Teaching Philosophy
I view teaching as an opportunity to equip students with the conceptual foundations, technical skills, and critical thinking abilities needed to address complex environmental challenges. My approach emphasizes student motivation, hands-on learning, and ethical use of artificial intelligence as a learning tool rather than a substitute for reasoning.
I connect course content to real-world applications, incorporate active learning strategies such as project-based labs and group discussions, and provide visual and interactive materials to support students from diverse backgrounds.
Teaching Experience
Teaching Assistant / Lab Instructor
Remote Sensing of Environment (NRE 3535)
University of Connecticut | Fall 2023
- Led weekly laboratory sessions on satellite data acquisition, visualization, and analysis using ENVI.

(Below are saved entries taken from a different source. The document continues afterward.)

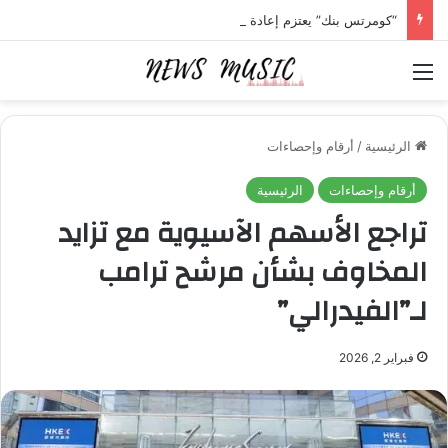
“كومرتس بنك” يعتزم إعادة شراء أسهم بقيمة 1.4 مليار دولار
القائمة
الرئيسية
/
أرقام وإحصاءات
أرقام وإحصاءات
الرئيسية
تراجع الأسهم الآسيوية مع تزايد
المخاوف بشأن مرشح ترامب
لـ”الفيدرالي”
فبراير 2, 2026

- Delivered guest lectures on multispectral remote sensing and satellite geometry.
- Organized group discussions and student presentations.

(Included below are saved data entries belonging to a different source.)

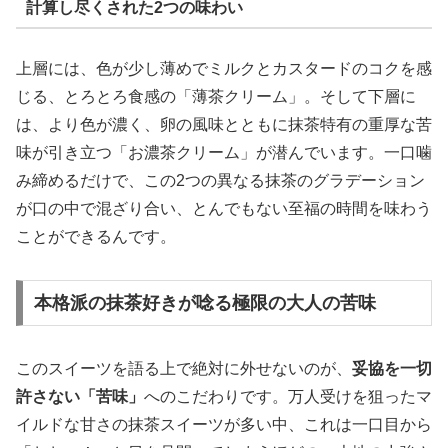
計算し尽くされた2つの味わい
上層には、色が少し薄めでミルクとカスタードのコクを感
じる、とろとろ食感の「薄茶クリーム」。そして下層に
は、より色が濃く、卵の風味とともに抹茶特有の重厚な苦
味が引き立つ「お濃茶クリーム」が潜んでいます。一口噛
み締めるだけで、この2つの異なる抹茶のグラデーション
が口の中で混ざり合い、とんでもない至福の時間を味わう
ことができるんです。
本格派の抹茶好きが唸る極限の大人の苦味
このスイーツを語る上で絶対に外せないのが、
妥協を一切
許さない「苦味」
へのこだわりです。万人受けを狙ったマ
イルドな甘さの抹茶スイーツが多い中、これは一口目から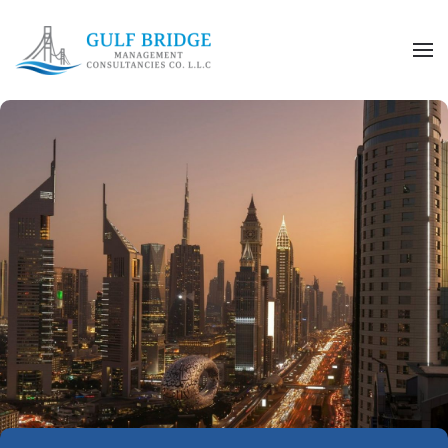
Skip to main content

- Graded assignments and provided constructive feedback to support student learning.
Research Mentorship
- Mentored undergraduate and graduate students on projects involving satellite time-series analysis, machine learning, and forest disturbance monitoring.
Future Teaching Interests
I am interested in teaching courses in:
- Remote Sensing of the Environment
- Geographic Information Systems (GIS)
- Environmental Data Science and Geospatial AI
I am also enthusiastic about developing new courses that integrate satellite remote sensing, machine learning, and reproducible research workflows using Python, GIS, and cloud-based platforms.